Every line with the string "Return" must be copied from the entries below.

####################

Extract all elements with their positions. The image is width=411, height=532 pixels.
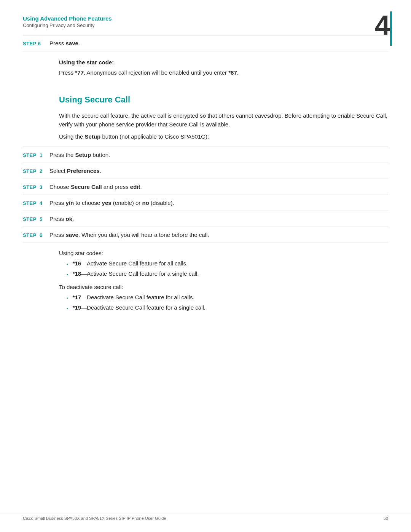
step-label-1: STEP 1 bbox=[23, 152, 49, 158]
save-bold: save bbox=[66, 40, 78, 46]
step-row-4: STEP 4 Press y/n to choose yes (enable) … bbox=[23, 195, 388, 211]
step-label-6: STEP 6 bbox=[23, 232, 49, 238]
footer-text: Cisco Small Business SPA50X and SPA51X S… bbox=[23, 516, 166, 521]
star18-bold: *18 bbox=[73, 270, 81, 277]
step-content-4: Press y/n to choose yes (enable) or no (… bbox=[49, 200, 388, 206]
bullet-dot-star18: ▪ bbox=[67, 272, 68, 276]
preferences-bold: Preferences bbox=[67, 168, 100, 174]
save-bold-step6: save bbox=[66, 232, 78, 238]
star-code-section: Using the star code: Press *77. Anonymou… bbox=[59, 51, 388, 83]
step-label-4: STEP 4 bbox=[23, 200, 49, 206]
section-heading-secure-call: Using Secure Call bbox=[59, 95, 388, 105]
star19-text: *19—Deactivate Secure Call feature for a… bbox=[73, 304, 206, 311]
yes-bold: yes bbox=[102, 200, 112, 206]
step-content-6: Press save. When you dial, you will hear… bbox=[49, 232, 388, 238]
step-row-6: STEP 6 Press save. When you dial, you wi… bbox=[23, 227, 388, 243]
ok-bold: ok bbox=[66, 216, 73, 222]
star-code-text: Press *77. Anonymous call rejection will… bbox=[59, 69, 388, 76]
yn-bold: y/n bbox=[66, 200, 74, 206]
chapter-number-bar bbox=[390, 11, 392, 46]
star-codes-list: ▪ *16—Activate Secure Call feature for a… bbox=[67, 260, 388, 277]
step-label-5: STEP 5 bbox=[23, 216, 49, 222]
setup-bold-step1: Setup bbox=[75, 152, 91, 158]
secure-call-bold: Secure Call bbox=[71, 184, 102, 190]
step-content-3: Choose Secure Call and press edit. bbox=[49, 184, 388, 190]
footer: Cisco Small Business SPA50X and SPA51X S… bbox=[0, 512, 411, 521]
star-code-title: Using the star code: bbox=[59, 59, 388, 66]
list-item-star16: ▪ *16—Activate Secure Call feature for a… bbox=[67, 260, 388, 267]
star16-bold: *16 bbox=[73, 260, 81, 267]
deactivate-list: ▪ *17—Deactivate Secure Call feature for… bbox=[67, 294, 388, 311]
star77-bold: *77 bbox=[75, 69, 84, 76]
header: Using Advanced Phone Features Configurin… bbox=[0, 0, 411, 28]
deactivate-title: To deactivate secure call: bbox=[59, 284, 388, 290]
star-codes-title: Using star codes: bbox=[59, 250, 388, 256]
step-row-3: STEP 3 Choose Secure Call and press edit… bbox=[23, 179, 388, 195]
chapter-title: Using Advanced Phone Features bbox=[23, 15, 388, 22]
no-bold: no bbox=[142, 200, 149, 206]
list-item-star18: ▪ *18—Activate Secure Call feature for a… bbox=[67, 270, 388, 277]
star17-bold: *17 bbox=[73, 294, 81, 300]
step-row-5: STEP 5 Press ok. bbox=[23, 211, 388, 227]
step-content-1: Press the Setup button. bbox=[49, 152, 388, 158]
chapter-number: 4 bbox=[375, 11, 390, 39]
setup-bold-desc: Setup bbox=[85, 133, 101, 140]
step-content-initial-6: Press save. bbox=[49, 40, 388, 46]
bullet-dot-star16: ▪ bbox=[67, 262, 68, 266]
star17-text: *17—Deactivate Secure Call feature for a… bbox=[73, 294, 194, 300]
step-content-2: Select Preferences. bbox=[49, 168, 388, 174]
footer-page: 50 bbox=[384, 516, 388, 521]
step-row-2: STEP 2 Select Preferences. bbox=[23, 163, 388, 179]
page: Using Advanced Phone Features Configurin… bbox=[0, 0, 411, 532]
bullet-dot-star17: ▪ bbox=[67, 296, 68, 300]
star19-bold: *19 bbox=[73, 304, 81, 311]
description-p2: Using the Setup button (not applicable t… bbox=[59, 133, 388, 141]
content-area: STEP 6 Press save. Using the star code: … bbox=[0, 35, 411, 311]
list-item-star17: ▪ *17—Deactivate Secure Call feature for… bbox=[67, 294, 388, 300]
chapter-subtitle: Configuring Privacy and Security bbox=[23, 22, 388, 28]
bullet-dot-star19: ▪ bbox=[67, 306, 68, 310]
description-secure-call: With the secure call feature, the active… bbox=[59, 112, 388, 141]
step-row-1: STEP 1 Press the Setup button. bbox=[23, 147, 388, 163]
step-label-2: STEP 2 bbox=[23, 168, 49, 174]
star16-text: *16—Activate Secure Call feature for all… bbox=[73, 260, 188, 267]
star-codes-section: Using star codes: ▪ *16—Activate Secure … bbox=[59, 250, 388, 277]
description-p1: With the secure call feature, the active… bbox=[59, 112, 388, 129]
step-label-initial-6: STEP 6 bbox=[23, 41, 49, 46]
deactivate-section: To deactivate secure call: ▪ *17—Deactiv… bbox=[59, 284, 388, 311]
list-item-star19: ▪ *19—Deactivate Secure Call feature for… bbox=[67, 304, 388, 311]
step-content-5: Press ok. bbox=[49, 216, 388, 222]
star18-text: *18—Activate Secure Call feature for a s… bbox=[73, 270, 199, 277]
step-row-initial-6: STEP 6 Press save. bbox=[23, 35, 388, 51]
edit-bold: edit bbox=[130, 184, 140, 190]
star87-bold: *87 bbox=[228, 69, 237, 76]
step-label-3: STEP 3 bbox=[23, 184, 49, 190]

####################

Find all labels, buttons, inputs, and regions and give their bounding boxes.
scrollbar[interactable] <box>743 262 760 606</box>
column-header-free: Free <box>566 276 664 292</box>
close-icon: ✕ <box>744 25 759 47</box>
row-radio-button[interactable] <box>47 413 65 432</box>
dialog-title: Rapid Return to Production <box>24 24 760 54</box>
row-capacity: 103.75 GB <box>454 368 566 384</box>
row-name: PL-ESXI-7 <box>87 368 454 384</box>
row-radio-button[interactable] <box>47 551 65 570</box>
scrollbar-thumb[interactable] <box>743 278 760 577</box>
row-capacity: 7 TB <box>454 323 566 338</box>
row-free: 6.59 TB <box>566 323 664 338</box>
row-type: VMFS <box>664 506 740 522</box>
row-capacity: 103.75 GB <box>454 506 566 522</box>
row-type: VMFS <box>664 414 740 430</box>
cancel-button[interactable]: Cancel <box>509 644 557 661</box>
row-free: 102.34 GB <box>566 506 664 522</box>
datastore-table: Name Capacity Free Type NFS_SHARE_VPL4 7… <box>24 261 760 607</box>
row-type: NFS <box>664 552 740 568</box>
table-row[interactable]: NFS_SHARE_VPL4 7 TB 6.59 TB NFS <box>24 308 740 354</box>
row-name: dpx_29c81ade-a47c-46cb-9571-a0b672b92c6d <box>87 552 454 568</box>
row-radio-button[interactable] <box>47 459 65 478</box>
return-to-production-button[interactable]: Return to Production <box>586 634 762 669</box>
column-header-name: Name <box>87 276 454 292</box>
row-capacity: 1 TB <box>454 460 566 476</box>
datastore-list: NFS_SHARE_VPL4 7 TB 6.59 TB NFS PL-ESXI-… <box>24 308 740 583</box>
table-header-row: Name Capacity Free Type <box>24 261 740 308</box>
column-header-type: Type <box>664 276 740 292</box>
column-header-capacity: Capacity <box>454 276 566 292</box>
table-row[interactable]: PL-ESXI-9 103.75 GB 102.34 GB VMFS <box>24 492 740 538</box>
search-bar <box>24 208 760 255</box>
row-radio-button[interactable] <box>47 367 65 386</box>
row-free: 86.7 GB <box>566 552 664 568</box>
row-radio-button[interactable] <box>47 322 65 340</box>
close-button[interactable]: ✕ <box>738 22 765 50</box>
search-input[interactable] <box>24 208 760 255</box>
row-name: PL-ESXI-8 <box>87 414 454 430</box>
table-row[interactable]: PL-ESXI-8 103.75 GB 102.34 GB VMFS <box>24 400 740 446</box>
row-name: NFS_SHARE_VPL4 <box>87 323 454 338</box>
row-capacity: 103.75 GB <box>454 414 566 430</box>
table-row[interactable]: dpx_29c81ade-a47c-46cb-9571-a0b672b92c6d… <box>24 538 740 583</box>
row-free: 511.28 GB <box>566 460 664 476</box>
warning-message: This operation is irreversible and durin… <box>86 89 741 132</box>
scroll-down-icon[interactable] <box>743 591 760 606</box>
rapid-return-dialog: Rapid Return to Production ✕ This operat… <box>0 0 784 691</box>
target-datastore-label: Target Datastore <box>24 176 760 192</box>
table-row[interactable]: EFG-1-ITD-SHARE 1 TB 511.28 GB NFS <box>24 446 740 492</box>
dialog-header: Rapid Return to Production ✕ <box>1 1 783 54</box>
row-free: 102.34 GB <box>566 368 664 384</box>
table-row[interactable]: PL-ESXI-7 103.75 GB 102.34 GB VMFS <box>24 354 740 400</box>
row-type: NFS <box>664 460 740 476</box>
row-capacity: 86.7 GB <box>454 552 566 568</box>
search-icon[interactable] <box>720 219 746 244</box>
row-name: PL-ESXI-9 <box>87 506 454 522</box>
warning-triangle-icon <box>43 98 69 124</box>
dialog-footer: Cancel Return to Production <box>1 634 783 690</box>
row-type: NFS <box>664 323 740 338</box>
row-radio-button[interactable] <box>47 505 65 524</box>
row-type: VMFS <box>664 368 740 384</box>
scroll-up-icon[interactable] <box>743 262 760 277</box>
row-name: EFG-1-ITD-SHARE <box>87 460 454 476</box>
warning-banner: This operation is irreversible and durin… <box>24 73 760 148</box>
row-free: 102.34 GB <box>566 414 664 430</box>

####################

Response to this task
dialog-title: Rapid Return to Production <box>24 24 760 54</box>
return-to-production-button[interactable]: Return to Production <box>586 634 762 669</box>
rapid-return-dialog: Rapid Return to Production ✕ This operat… <box>0 0 784 691</box>
dialog-header: Rapid Return to Production ✕ <box>1 1 783 54</box>
dialog-footer: Cancel Return to Production <box>1 634 783 690</box>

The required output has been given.